TRT Before Hip and Shoulder Surgery: New 2026 Data

5/13/2026
5 min read
By The TRT Catalog

Two propensity-matched 2026 studies show preoperative TRT raises infection, kidney injury, and revision rates after hip and shoulder replacement.

TRT before hip and shoulder surgery: 2026 study findings

The 2026 arthroplasty literature on testosterone replacement therapy and surgical complications now covers all three major joint replacement procedures. A new propensity-matched analysis in The Journal of Arthroplasty extends earlier knee data to total hip replacement, and a separate 2026 analysis in the Journal of Shoulder and Elbow Surgery does the same for shoulder arthroplasty. Both signal the same direction: preoperative TRT is associated with meaningfully higher rates of medical and prosthetic complications.
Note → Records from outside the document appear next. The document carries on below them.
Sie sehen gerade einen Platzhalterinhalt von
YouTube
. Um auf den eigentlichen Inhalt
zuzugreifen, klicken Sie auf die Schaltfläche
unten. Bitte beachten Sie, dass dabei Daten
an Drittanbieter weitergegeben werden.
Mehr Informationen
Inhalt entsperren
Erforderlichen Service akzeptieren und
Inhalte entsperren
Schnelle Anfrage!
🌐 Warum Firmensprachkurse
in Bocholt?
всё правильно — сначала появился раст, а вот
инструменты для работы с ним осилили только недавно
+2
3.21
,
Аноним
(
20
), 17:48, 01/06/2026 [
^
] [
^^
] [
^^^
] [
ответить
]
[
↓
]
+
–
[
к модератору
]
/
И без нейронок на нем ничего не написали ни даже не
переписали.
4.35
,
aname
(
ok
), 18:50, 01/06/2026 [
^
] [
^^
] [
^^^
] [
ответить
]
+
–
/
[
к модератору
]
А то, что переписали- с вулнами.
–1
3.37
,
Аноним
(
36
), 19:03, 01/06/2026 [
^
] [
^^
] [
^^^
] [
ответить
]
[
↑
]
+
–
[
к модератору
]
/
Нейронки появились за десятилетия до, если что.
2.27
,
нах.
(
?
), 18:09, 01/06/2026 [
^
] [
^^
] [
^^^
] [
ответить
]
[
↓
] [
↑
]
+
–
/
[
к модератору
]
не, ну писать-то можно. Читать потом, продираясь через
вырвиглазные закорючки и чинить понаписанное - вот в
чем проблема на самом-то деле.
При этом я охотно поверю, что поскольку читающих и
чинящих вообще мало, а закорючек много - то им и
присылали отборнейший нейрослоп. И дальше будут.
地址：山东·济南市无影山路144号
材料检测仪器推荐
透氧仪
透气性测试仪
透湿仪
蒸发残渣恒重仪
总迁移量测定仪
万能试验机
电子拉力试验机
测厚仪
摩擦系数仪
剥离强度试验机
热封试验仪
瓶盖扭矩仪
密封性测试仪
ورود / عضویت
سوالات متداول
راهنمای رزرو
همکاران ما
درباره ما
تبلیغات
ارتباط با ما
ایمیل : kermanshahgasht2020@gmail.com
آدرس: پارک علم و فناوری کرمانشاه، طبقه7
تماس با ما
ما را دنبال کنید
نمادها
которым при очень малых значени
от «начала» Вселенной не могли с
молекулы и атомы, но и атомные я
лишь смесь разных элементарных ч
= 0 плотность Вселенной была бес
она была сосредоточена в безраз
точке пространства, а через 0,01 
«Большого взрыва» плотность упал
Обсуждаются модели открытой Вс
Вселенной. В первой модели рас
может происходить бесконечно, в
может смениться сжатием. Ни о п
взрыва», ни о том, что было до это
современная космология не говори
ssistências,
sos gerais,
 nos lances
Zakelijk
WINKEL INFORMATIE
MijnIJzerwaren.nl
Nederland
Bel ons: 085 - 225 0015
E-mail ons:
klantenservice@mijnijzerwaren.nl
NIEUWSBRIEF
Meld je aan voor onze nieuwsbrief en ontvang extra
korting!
For men on testosterone who have an elective joint replacement scheduled, this is the data point that should change the preoperative conversation.

Key Takeaways

  • The 2026 hip arthroplasty study found TRT users had 4.7x the sepsis rate at 90 days, 1.7x the cardiac event rate at 1 year, and 1.8x the revision surgery rate at 5 years
  • The 2026 shoulder arthroplasty study found TRT users had 2x the periprosthetic joint infection rate at 1 year and 1.7x at 5 years
  • Findings replicate the 2026 AAOS knee replacement signal across three different joints — the pattern is now consistent
  • A 2025 rotator cuff repair study showed timing matters: stopping TRT within 6 months of surgery was associated with worse outcomes than stopping 6-12 months out
  • Current best practice: discuss TRT with your surgeon 4-6 weeks before any scheduled joint replacement and consider a 3-6 month preoperative pause
  • This does not change overall TRT safety established by TRAVERSE — it changes the perioperative protocol

What the 2026 Hip Arthroplasty Study Actually Showed

The Journal of Arthroplasty paper used a large national real-world database to match TRT users 1:1 against non-users undergoing total hip replacement. The propensity-match controlled for age, BMI, comorbidities, smoking, and other variables that confound hormone-outcome studies.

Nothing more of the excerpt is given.